CHEVRON WILL CUT 1,000
Chevron Corp. is planning to lay off up to 1,000 employees working in the neutral zone between Saudi Arabia and Kuwait, as a dispute between those countries has halted all work on oil fields for several months, according to people familiar with the matter.
Chevron has already significantly reduced the number of petroleum-development rigs in the neutral zone, a 2,230-square-mile oil-rich area that the countries jointly oversee. One of the people said the layoffs of Saudi Arabian staff had begun.
"There is no point of keeping staff if the fields have been shut down for months," the person said.
A Chevron spokeswoman said she couldn't "discuss specific details of our employees and contractors."
"Current difficulties in securing work permits and materials have impacted the company's operations," she said, forcing its local unit Saudi Arabian Chevron and Kuwait Gulf Oil Co. to stop onshore production in the neutral zone.
It wasn't clear whether the layoffs are part of the 6,000 to 7,000 that Chevron had announced on Oct. 30, when it reported earnings that were sharply lower because of lower oil prices.
The layoffs come less than two weeks after Chevron's chairman and chief executive, John Watson, expressed optimism that Kuwait would allow operations to continue while working out its dispute with Saudi Arabia. In an earnings call with analysts last month, he said he had been to the Middle East recently and discussed the issue with Kuwaiti officials.
"The Kuwaitis themselves are being hurt," he said. "So I think there's motivation for the Kuwaitis to begin issuing work permits and allowing work to continue while whatever disputes there are resolved."
Chevron has run Saudi Arabia's operations in the neutral zone since 2001, when it took over Texaco. It has faced difficulties there since the Saudis renewed its concession in 2009 for 30 more years without consulting Kuwait. Chevron's offices are on land that Kuwait wants to use to build a refinery, and Kuwait officials said they didn't realize that the Saudi renewal included that land.
The dispute escalated late last year, when Saudi Arabia halted operations at Khafji offshore deposits, which also lie in the shared neutral zone, over environmental concerns, without consulting Kuwait.
In response, Kuwait asked Chevron last year to move its offices out of Mina al-Zour and refused to renew visas for the company's staff or to clear production equipment in May.
Since then, Saudi Arabian Chevron, which runs Saudi Arabia's 50% share of the neutral zone's onshore fields, started shutting down its units, removing about 250,000 barrels a day of potential supply from markets.
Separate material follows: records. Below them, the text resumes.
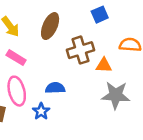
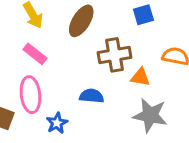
blue semicircle: (55, 88) -> (92, 96), moved

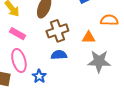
brown cross: (115, 55) -> (57, 31), moved

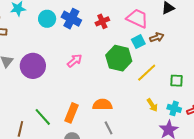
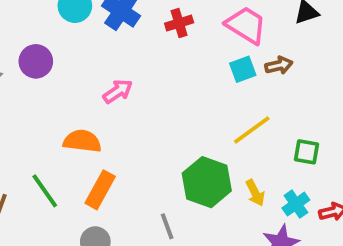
green hexagon: (119, 58) -> (207, 182), moved
purple circle: (33, 66) -> (36, 61), moved, size x0.7
orange semicircle: (102, 105) -> (82, 141), moved
cyan cross: (174, 108) -> (296, 204), turned 32

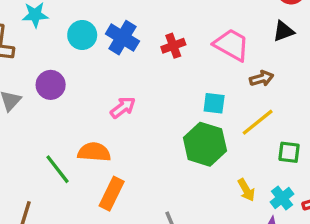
cyan square: (243, 69) -> (214, 103), moved, turned 30
yellow line: (252, 130) -> (258, 122), moved
green hexagon: (207, 182) -> (205, 144), moved
green line: (45, 191) -> (57, 169), moved

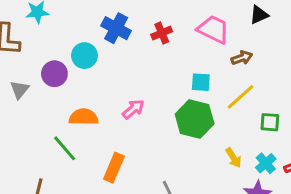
cyan circle: (82, 35) -> (84, 56), moved
pink arrow: (123, 108) -> (133, 109), moved
orange semicircle: (94, 152) -> (84, 117), moved

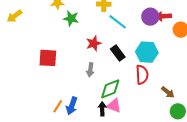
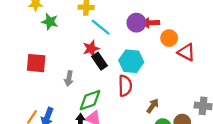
red star: (94, 43) -> (91, 49), moved
red square: (48, 58) -> (36, 63), moved
brown arrow: (168, 92) -> (153, 106), turned -96

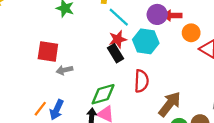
red star: (91, 49) -> (118, 39), moved
cyan hexagon: (131, 61) -> (146, 41), moved
gray arrow: (69, 78) -> (64, 70), moved, turned 64
brown arrow: (153, 106) -> (170, 104), size x1.6

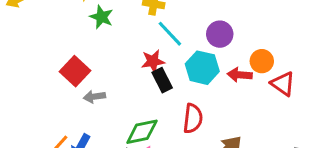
red arrow: (172, 15) -> (240, 75), moved
red star: (118, 39) -> (153, 61), moved
red square: (48, 52) -> (75, 71), turned 30

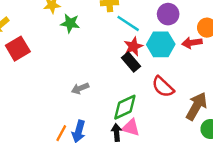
red star: (153, 61) -> (133, 46), moved
red square: (75, 71) -> (18, 49), moved, turned 30
red semicircle: (193, 118) -> (163, 87), turned 140

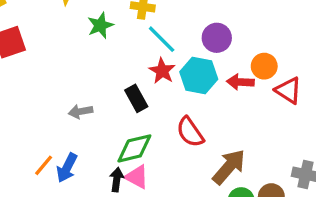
green star: (70, 23) -> (100, 25), moved, turned 30
red star: (133, 46) -> (162, 71), turned -30
black rectangle: (131, 62) -> (136, 98), moved

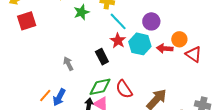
gray arrow: (81, 111) -> (68, 64), turned 72
red semicircle: (190, 132) -> (124, 89), moved

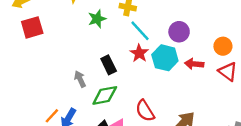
orange circle: (179, 39) -> (223, 46), moved
black rectangle: (102, 57) -> (109, 65), moved
green diamond: (100, 87) -> (105, 95), moved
Mr. Watson said on Oct. 30 that Chevron had lost about 80,000 barrels a day of production since May, when Kuwait stopped issuing work permits for employees working in the neutral zone.
Saudi Arabia and Kuwait have formed a high-level joint committee to resolve the neutral-zone issues, but the negotiations have not led to any significant solution.
Restarting crude oil production from the neutral zone will require high-level political talks, Kuwait's oil minister Ali al-Omair said last week.